|Title||Air Movement, Comfort, and Ventilation in Partitioned Work|
|Publication Type||Journal Article|
|Year of Publication||1993|
|Authors||Fred S Bauman, R.S. Helm, Edward A Arens, William J Fisk, David Faulkner|
Today's office designs, technologies and work processes make it increasingly difficult for conventional HVAC systems to satisfy the environmental needs of office workers--especially as those workers more openly express personal preferences about air quality and comfort. In an open-plan office workplace, the design and configuration of furniture and partitions can, in certain cases, influence the thermal and airflow conditions in workstations. Some researchers believe that partitions separating workstations may obstruct airflow, resulting in poorly ventilated workstations. Modern offices may also have large amounts of heat-generating equipment within workstations, requiring substantial airflow for heat removal. Frequent reconfiguration of the geometric layout and thermal loads of open-plan offices places additional demands on the HVAC system. Data from several recent surveys of occupants of large office buildings identify indoor air quality and air circulation as two significant elements that contribute to worker comfort and satisfaction. A 1989 Environmental Protection Agency survey of its own buildings found that 48% of the respondents from one facility brought portable fans to their offices. This body of research seems to indicate that lack of air movement is one of the most common complaints in office environments. The lack of air movement is frequently attributed to the configuration of workstations in open-plan designs.
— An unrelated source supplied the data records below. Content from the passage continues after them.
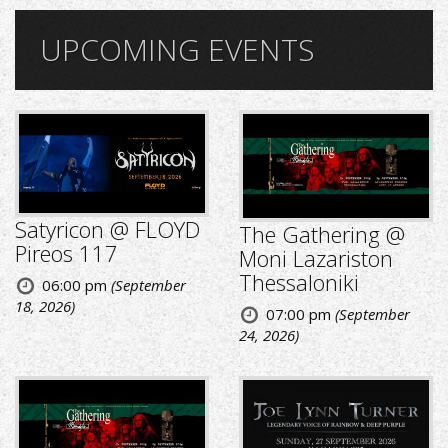
UPCOMING EVENTS
Satyricon @ FLOYD
The Gathering @
Pireos 117
Moni Lazariston
Thessaloniki
06:00 pm
(September
18, 2026)
07:00 pm
(September
24, 2026)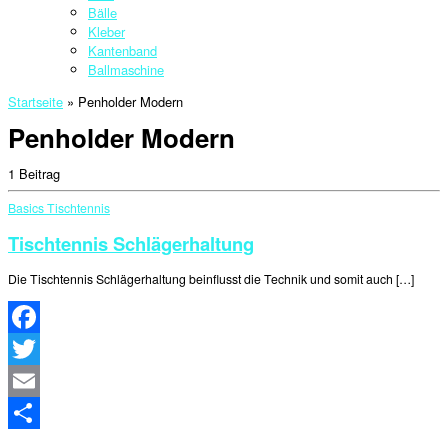
Bälle
Kleber
Kantenband
Ballmaschine
Startseite
»
Penholder Modern
Penholder Modern
1 Beitrag
Basics
Tischtennis
Tischtennis Schlägerhaltung
Die Tischtennis Schlägerhaltung beinflusst die Technik und somit auch […]
Facebook
Twitter
Email
Teilen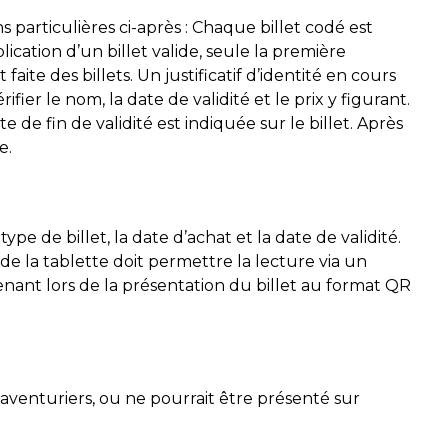
s particulières ci-après : Chaque billet codé est
ication d’un billet valide, seule la première
aite des billets. Un justificatif d’identité en cours
fier le nom, la date de validité et le prix y figurant.
 de fin de validité est indiquée sur le billet. Après
e.
pe de billet, la date d’achat et la date de validité.
 la tablette doit permettre la lecture via un
enant lors de la présentation du billet au format QR
s aventuriers, ou ne pourrait être présenté sur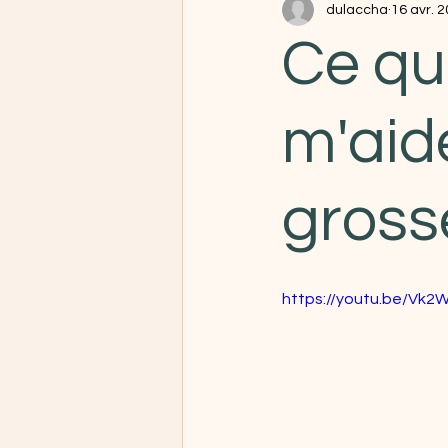
dulaccha
16 avr. 
Ce que
m'aid
gross
https://youtu.be/Vk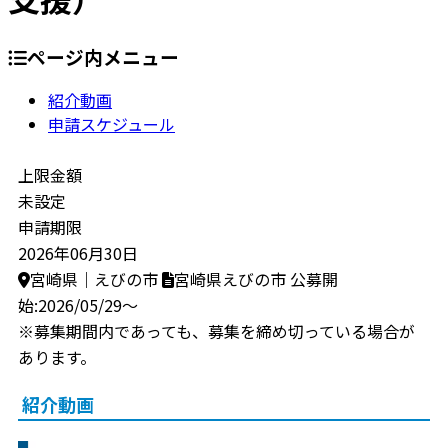
ページ内メニュー
紹介動画
申請スケジュール
上限金額
未設定
申請期限
2026年06月30日
宮崎県｜えびの市
宮崎県えびの市
公募開
始:2026/05/29～
※募集期間内であっても、募集を締め切っている場合が
あります。
紹介動画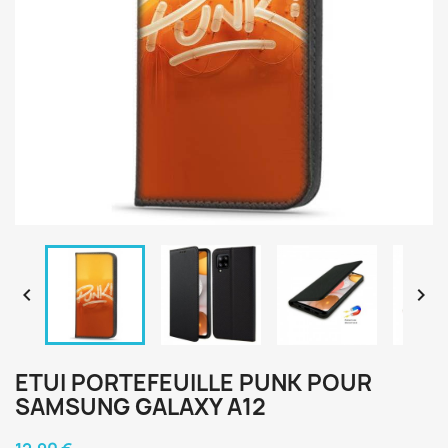


ETUI PORTEFEUILLE PUNK POUR
SAMSUNG GALAXY A12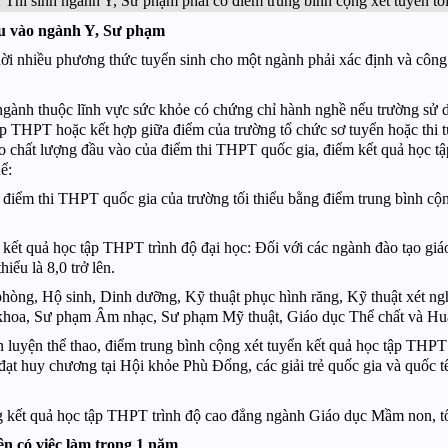
 vào ngành Y, Sư phạm
ời nhiều phương thức tuyển sinh cho một ngành phải xác định và công
 ngành thuộc lĩnh vực sức khỏe có chứng chỉ hành nghề nếu trường sử 
ập THPT hoặc kết hợp giữa điểm của trường tổ chức sơ tuyển hoặc thi 
 chất lượng đầu vào của điểm thi THPT quốc gia, điểm kết quả học t
ể:
 điểm thi THPT quốc gia của trường tối thiểu bằng điểm trung bình c
 kết quả học tập THPT trình độ đại học: Đối với các ngành đào tạo giá
iểu là 8,0 trở lên.
hòng, Hộ sinh, Dinh dưỡng, Kỹ thuật phục hình răng, Kỹ thuật xét ng
hoa, Sư phạm Âm nhạc, Sư phạm Mỹ thuật, Giáo dục Thể chất và Huấn lu
luyện thể thao, điểm trung bình cộng xét tuyển kết quả học tập THPT 
đạt huy chương tại Hội khỏe Phù Đổng, các giải trẻ quốc gia và quốc tế 
 kết quả học tập THPT trình độ cao đẳng ngành Giáo dục Mầm non, tối t
iên có việc làm trong 1 năm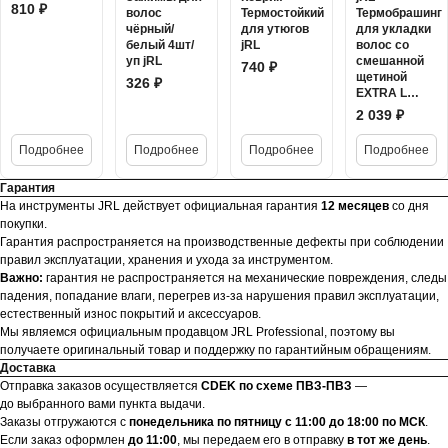
810 ₽
волос
Термостойкий
Термобрашинг
чёрный/
для утюгов
для укладки
белый 4шт/
jRL
волос со
уп jRL
смешанной
740 ₽
щетиной
326 ₽
EXTRA L…
2 039 ₽
Подробнее
Подробнее
Подробнее
Подробнее
Гарантия
На инструменты JRL действует официальная гарантия
12 месяцев
со дня
покупки.
Гарантия распространяется на производственные дефекты при соблюдении
правил эксплуатации, хранения и ухода за инструментом.
Важно:
гарантия не распространяется на механические повреждения, следы
падения, попадание влаги, перегрев из-за нарушения правил эксплуатации,
естественный износ покрытий и аксессуаров.
Мы являемся официальным продавцом JRL Professional, поэтому вы
получаете оригинальный товар и поддержку по гарантийным обращениям.
Доставка
Отправка заказов осуществляется
CDEK по схеме ПВЗ-ПВЗ
—
до выбранного вами пункта выдачи.
Заказы отгружаются с
понедельника по пятницу с 11:00 до 18:00 по МСК
.
Если заказ оформлен
до 11:00
, мы передаем его в отправку
в тот же день
.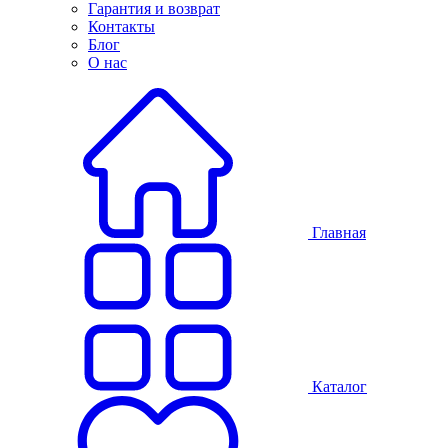
Гарантия и возврат
Контакты
Блог
О нас
Главная
Каталог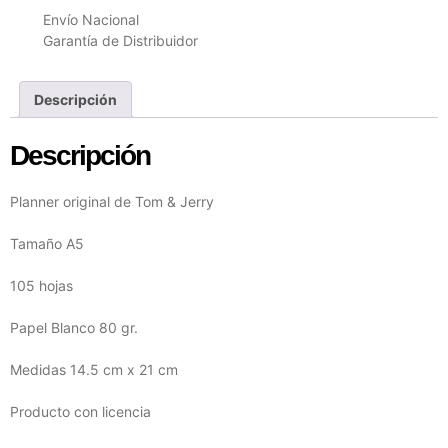
Envío Nacional
Garantía de Distribuidor
Descripción
Descripción
Planner original de Tom & Jerry
Tamaño A5
105 hojas
Papel Blanco 80 gr.
Medidas 14.5 cm x 21 cm
Producto con licencia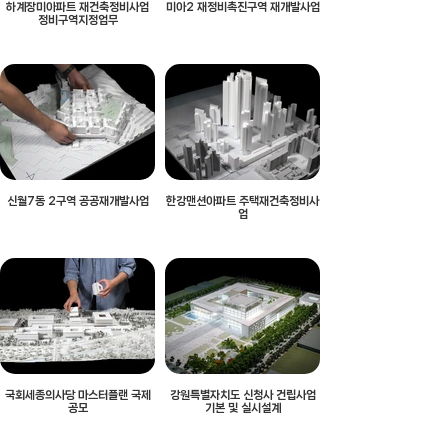
하계장미아파트 재건축정비사업
미아2 재정비촉진구역 재개발사업
정비구역지정업무
신월7동 2구역 공공재개발사업
한강맨션아파트 주택재건축정비사
업
국회세종의사당 마스터플랜 국제
강원특별자치도 신청사 건립사업
공모
기본 및 실시설계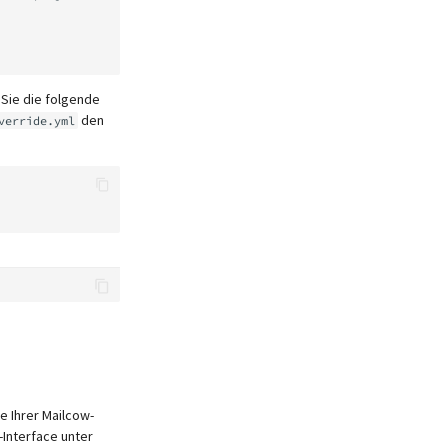
 Sie die folgende
den
verride.yml
e Ihrer Mailcow-
-Interface unter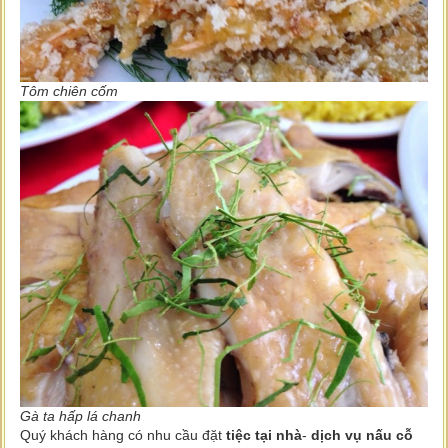
Tôm chiên cốm
Gà ta hấp lá chanh
Quý khách hàng có nhu cầu đặt
tiệc tại nhà
-
dịch vụ nấu cỗ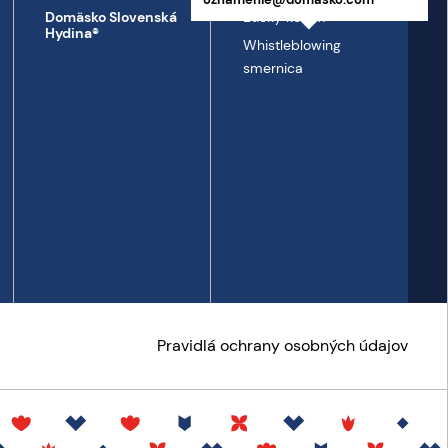
Etický kódex
Domäsko Slovenská
Hydina®
Whistleblowing
smernica
Pravidlá ochrany osobných údajov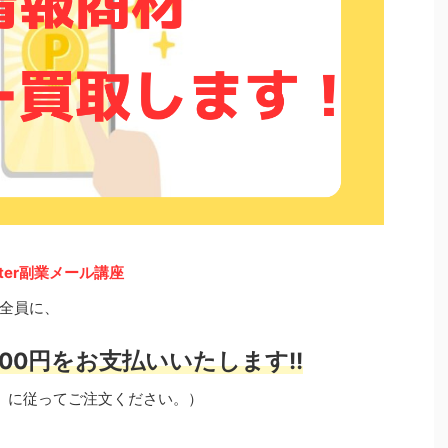
ter副業メール講座
全員に、
00円をお支払いいたします!!
」に従ってご注文ください。）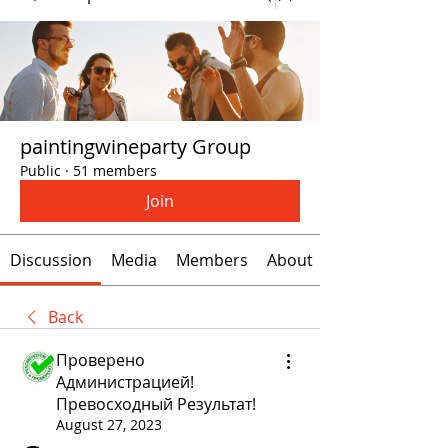
paintingwineparty Group
Public
·
51 members
Join
Discussion
Media
Members
About
Back
Проверено
Администрацией!
Превосходный Результат!
August 27, 2023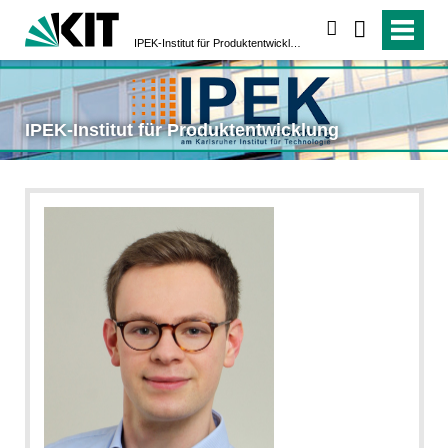
suchen
IPEK-Institut für Produktentwicklung
IPEK-Institut für Produktentwicklung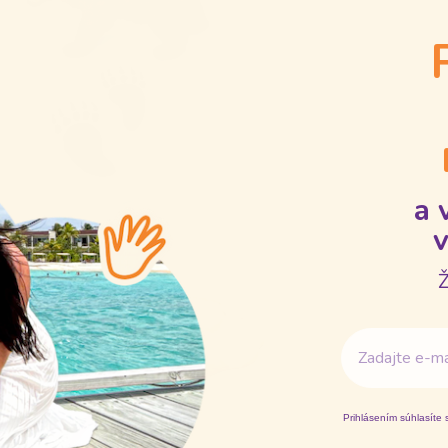
a 
v
Ž
Email
Prihlásením súhlasíte 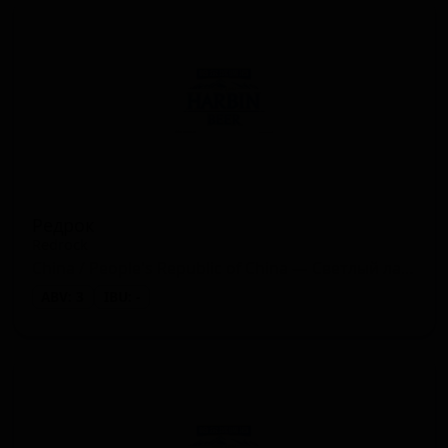
Редрок
Redrock
China / People's Republic of China — Светлый лагер
ABV: 3
IBU: -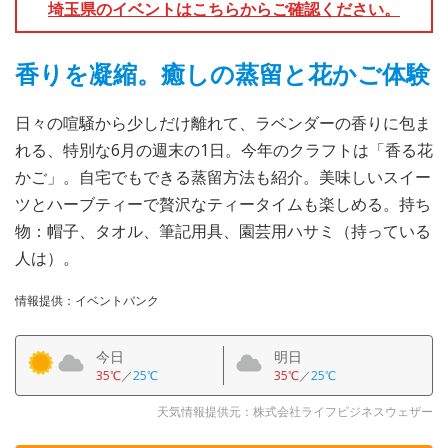
埼玉県のイベントはこちらからご確認ください。
香りを凝縮。癒しの蒸留と花かご体験
日々の喧騒から少しだけ離れて、ラベンダーの香りに包ま
れる、特別な6月の週末の1日。今年のクラフトは「香る花
かご」。自宅でもできる蒸留方法も紹介。美味しいスイー
ツとハーブティーで贅沢なティータイムも楽しめる。持ち
物：帽子、タオル、筆記用具、園芸用ハサミ（持っている
人は）。
情報提供：イベントバンク
今日
明日
35℃
／
25℃
35℃
／
25℃
天気情報提供元：株式会社ライフビジネスウェザー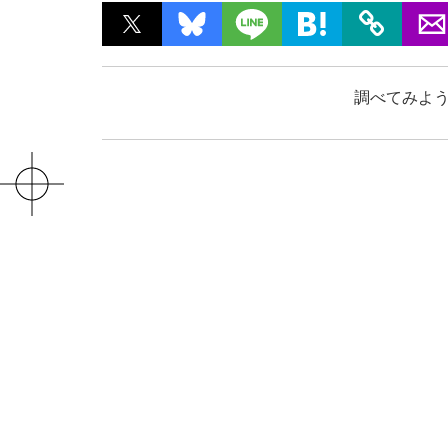
調べてみよう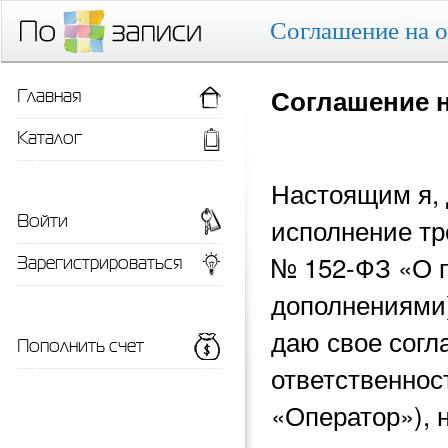
Соглашение на 
Главная
Соглашение 
Каталог
Настоящим я, 
Войти
исполнение тр
Зарегистрироваться
№ 152-ФЗ «О 
дополнениями)
даю свое согл
Пополнить счет
ответственнос
«Оператор»), 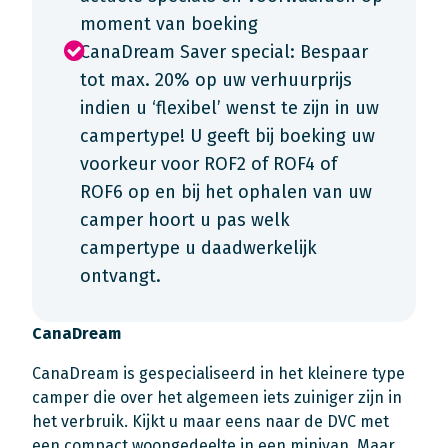
moment van boeking
CanaDream Saver special: Bespaar
tot max. 20% op uw verhuurprijs
indien u ‘flexibel’ wenst te zijn in uw
campertype! U geeft bij boeking uw
voorkeur voor ROF2 of ROF4 of
ROF6 op en bij het ophalen van uw
camper hoort u pas welk
campertype u daadwerkelijk
ontvangt.
CanaDream
CanaDream is gespecialiseerd in het kleinere type
camper die over het algemeen iets zuiniger zijn in
het verbruik. Kijkt u maar eens naar de DVC met
een compact woongedeelte in een minivan. Maar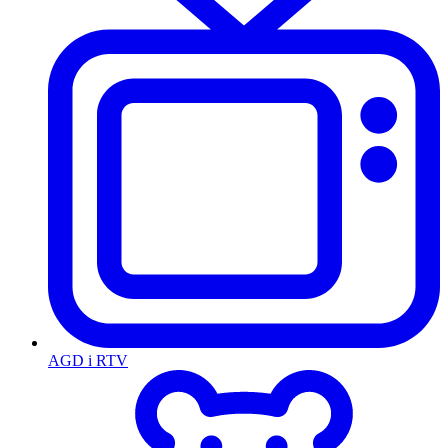
AGD i RTV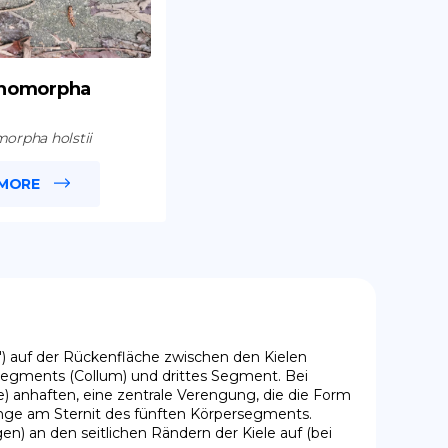
thomorpha
orpha holstii
 MORE
") auf der Rückenfläche zwischen den Kielen 
Segments (Collum) und drittes Segment. Bei 
 anhaften, eine zentrale Verengung, die die Form 
nge am Sternit des fünften Körpersegments. 
an den seitlichen Rändern der Kiele auf (bei 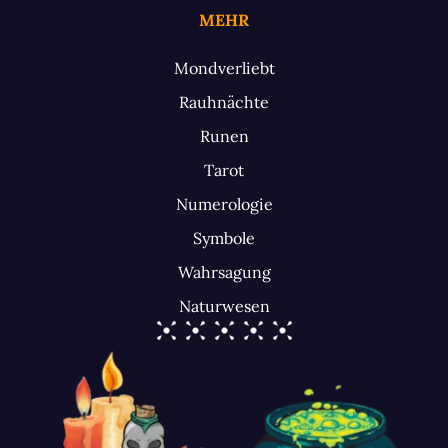
MEHR
Mondverliebt
Rauhnächte
Runen
Tarot
Numerologie
Symbole
Wahrsagung
Naturwesen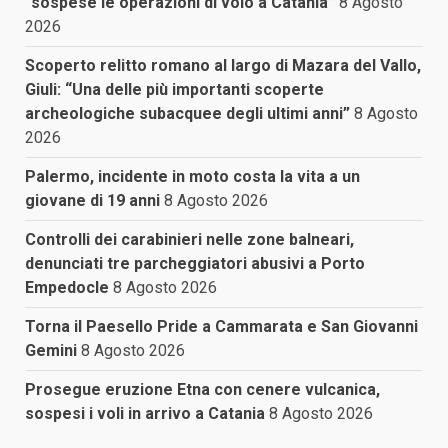
“sospese le operazioni di volo a Catania”
8 Agosto
2026
Scoperto relitto romano al largo di Mazara del Vallo,
Giuli: “Una delle più importanti scoperte
archeologiche subacquee degli ultimi anni”
8 Agosto
2026
Palermo, incidente in moto costa la vita a un
giovane di 19 anni
8 Agosto 2026
Controlli dei carabinieri nelle zone balneari,
denunciati tre parcheggiatori abusivi a Porto
Empedocle
8 Agosto 2026
Torna il Paesello Pride a Cammarata e San Giovanni
Gemini
8 Agosto 2026
Prosegue eruzione Etna con cenere vulcanica,
sospesi i voli in arrivo a Catania
8 Agosto 2026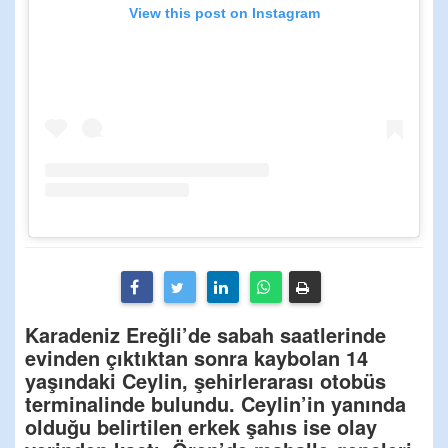
View this post on Instagram
Karadeniz Ereğli’de sabah saatlerinde
evinden çıktıktan sonra kaybolan 14
yaşındaki Ceylin, şehirlerarası otobüs
terminalinde bulundu. Ceylin’in yanında
olduğu belirtilen erkek şahıs ise olay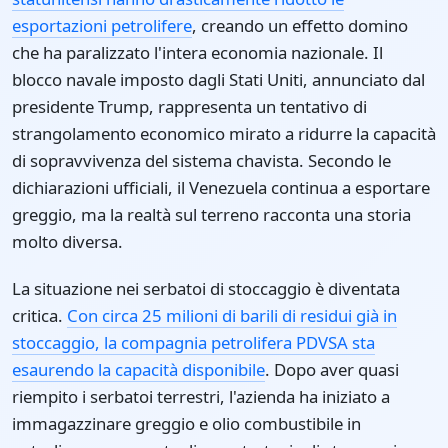
esportazioni petrolifere
, creando un effetto domino
che ha paralizzato l'intera economia nazionale. Il
blocco navale imposto dagli Stati Uniti, annunciato dal
presidente Trump, rappresenta un tentativo di
strangolamento economico mirato a ridurre la capacità
di sopravvivenza del sistema chavista. Secondo le
dichiarazioni ufficiali, il Venezuela continua a esportare
greggio, ma la realtà sul terreno racconta una storia
molto diversa.
La situazione nei serbatoi di stoccaggio è diventata
critica.
Con circa 25 milioni di barili di residui già in
stoccaggio, la compagnia petrolifera PDVSA sta
esaurendo la capacità disponibile
. Dopo aver quasi
riempito i serbatoi terrestri, l'azienda ha iniziato a
immagazzinare greggio e olio combustibile in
This article presents the major results of a study examining the comfort and ventilation conditions in workstations surrounded by partitions and ventilated by a conventional ceiling supply-and-return air distribution system. The study investigated a wide range of partition configurations and environmental parameters in an attempt to bring greater thoroughness to the testing methodology and to yield a more clearly substantiated conclusion on the role of partitions in air circulation.